R Passes SAS, but Python Leaves Them Both Behind

rm999 · on March 5, 2017

I'm glad to see the quick convergence on Python. I've evaluated Python every ~2 years since 2006 for "data science" tasks (machine learning, statistics, data munging, and visualization). I'd argue that Python only properly covered this full data science stack 1.5-2 years ago. R covered this stack adequately probably around 2011-2012. Matlab had this before 2005.

What makes Python a superior language to Matlab and R is the ease of software development. It's an easy, pleasant language to work in, and I trust it for production tasks (I've written production R code and it's fairly hard to read and fragile).

What's even better is data science is moving 100% into Python 3 (from 2) by 2020:

http://www.python3statement.org/

fnord123 · on March 5, 2017

If you work in a team mixing data engineers and data scientists then python has been a superior choice for a decade as the different team members are all using the same language to build the platform and to use it.

We've had a lot of success weaning people of R and MATLAB in finance (so replace "data scientist" with "quant"). Of course if you work in a field that doesn't have the libraries and can't build them in house then your mileage will certainly vary.

rm999 · on March 5, 2017

This is a great point. Python has been a solid data engineer/pipeline language for years now. It makes it easy for data scientists and data engineers (or people who wear both hats) to work in the same environment and codebase.

est · on March 6, 2017

The only area of un-touched by Python is web frontends and mobile apps.

Hope Web assembly would change that.

thearn4 · on March 5, 2017

Off-topic, but what is a "data engineer"?

nl · on March 6, 2017

In my team, "data engineer" refers to someone who deals with the ETL process, but also some feature engineering (ie, designing and extracting features. There's a lot of cross over here with the work Data Scientists do, but often the tools are different: for example, in the Python world the data engineer will use Pycharms while the data scientist will use Jupyter.
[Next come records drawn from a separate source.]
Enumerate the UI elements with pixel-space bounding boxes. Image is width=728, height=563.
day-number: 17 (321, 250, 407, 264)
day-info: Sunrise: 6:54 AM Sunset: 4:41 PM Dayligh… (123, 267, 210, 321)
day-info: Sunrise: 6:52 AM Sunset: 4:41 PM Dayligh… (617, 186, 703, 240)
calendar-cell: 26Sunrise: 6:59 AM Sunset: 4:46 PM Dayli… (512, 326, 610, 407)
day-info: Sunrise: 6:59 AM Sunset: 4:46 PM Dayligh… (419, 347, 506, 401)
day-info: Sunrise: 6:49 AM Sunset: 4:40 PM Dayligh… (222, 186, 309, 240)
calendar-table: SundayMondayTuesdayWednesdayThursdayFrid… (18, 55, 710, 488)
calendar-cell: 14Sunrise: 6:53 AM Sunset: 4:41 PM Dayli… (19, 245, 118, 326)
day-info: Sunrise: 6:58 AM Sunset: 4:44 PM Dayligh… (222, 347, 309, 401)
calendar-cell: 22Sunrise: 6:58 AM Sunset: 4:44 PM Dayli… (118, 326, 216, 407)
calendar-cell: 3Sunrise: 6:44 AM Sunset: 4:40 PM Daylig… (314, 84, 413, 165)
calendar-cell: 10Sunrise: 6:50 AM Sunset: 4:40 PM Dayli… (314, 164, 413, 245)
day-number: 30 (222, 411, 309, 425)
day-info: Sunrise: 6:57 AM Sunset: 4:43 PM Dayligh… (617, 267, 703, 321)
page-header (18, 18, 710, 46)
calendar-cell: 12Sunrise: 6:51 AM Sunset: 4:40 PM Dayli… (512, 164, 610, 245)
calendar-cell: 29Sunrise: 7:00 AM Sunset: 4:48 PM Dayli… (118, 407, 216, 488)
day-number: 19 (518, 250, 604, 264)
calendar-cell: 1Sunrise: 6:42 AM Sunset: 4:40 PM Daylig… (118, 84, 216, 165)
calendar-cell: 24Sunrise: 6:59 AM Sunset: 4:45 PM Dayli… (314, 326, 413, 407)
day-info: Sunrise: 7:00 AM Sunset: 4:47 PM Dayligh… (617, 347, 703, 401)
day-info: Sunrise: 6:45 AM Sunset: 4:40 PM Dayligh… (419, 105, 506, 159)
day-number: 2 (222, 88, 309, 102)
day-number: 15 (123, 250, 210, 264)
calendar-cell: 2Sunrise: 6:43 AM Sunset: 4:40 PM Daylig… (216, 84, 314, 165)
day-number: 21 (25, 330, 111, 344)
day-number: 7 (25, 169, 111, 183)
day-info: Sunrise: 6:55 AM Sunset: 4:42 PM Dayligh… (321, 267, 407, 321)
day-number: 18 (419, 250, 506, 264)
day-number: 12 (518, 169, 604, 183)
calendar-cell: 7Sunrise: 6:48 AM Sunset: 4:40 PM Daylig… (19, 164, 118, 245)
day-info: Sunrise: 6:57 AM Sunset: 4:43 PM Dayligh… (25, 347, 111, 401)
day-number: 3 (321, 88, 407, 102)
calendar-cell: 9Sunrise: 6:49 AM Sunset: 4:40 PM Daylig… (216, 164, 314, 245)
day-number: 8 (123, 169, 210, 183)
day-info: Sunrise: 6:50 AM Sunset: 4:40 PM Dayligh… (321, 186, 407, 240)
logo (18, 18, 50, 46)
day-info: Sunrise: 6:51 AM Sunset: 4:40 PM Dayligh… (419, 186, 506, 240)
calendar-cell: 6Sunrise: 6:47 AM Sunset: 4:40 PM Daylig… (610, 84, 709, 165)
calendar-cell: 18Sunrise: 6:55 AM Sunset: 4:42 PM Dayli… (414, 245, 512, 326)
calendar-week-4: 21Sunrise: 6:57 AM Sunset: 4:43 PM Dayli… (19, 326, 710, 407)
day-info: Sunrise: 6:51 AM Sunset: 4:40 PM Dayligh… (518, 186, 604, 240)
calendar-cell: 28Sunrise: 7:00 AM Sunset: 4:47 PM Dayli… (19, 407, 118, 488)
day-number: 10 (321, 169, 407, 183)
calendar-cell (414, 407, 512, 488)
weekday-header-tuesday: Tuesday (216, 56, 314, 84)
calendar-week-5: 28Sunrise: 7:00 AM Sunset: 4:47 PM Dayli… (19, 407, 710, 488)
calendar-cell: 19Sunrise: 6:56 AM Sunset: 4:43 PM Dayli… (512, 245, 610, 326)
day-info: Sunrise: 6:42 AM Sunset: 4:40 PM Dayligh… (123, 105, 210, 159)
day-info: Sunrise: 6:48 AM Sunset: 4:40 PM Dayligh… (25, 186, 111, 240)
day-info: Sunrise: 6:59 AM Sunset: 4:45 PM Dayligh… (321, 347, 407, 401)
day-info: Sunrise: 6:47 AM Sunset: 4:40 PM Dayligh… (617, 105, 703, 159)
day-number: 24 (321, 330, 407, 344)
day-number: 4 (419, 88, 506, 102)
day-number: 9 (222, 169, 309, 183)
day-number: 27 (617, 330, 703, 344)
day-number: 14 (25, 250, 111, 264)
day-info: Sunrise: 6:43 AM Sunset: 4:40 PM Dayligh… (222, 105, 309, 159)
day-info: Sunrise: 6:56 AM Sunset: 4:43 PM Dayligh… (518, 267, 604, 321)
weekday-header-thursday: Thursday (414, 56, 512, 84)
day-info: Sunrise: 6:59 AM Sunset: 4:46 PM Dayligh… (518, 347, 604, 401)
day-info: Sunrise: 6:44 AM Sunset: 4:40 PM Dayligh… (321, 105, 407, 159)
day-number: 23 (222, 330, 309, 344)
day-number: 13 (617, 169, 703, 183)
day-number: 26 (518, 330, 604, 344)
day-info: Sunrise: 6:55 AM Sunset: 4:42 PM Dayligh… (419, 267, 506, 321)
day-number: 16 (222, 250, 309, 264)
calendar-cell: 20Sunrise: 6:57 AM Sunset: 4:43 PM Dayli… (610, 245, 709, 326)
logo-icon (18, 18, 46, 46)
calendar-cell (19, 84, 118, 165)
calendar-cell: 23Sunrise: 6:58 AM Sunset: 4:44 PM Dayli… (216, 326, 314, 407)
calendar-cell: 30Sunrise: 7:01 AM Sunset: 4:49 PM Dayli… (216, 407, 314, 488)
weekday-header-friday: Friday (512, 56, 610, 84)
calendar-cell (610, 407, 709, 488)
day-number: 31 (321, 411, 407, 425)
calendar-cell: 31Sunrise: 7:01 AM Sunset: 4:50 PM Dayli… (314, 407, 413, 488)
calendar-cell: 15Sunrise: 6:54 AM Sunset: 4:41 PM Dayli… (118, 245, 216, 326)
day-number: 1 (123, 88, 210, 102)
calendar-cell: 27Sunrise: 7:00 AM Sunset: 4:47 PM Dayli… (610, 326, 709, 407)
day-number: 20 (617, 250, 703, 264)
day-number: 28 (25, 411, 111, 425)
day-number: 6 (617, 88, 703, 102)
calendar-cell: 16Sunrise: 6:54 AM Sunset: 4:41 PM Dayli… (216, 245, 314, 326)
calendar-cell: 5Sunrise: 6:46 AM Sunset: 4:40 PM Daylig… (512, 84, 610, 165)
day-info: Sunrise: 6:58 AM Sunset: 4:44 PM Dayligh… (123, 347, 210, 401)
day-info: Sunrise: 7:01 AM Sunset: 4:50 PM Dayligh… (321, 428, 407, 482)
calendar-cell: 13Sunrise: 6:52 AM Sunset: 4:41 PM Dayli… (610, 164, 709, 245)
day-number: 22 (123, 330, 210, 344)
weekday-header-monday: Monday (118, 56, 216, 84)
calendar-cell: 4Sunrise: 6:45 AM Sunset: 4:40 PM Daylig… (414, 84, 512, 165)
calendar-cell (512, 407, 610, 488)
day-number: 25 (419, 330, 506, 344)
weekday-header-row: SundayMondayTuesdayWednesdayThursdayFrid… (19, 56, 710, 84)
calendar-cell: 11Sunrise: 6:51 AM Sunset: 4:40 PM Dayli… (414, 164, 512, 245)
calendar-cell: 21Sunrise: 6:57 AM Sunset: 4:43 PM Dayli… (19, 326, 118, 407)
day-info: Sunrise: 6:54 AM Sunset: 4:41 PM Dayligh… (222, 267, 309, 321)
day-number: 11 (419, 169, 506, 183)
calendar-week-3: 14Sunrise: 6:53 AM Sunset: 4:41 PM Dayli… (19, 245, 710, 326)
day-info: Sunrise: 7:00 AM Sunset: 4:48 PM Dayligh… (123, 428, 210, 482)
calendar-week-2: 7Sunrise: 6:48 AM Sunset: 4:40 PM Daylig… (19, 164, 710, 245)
nerdponx · on March 5, 2017

I'm sure someone can come along with a better description, but it's kinda like devops/sysadmin but specifically for data storage and access.

You could also look it up...

sdenton4 · on March 6, 2017

At some point, people realized that 90% of data science work was building pipes and keeping them clean. And then data engineering was invented so that the data scientists wouldn't have to get their hands as dirty. :)

fnord123 · on March 6, 2017

A snappier version which gives the flavour: Data scientists use {tensor flow, scikit-learn, parquet, hadoop, spark, scrapers, etc}. Data engineers write {tensor flow, scikit-learn, parquet, hadoop, spark, scrapers, etc}.

xapata · on March 6, 2017

I'd include database engineer in that bin. We used to call people DBAs but that seems a bit limiting now.

mehaveaccount · on March 5, 2017

That's a good description for a data engineer from my end.

Alex3917 · on March 5, 2017

> What makes Python a superior language to Matlab and R is the ease of software development.

In practice I think the trends we're seeing have more to do with the fact that most universities now teach CS and data science using Python.

Given that Python is approximately as good as R, and it's becoming increasingly much easier to find good people to hire, there's very little reason not to be a Python shop.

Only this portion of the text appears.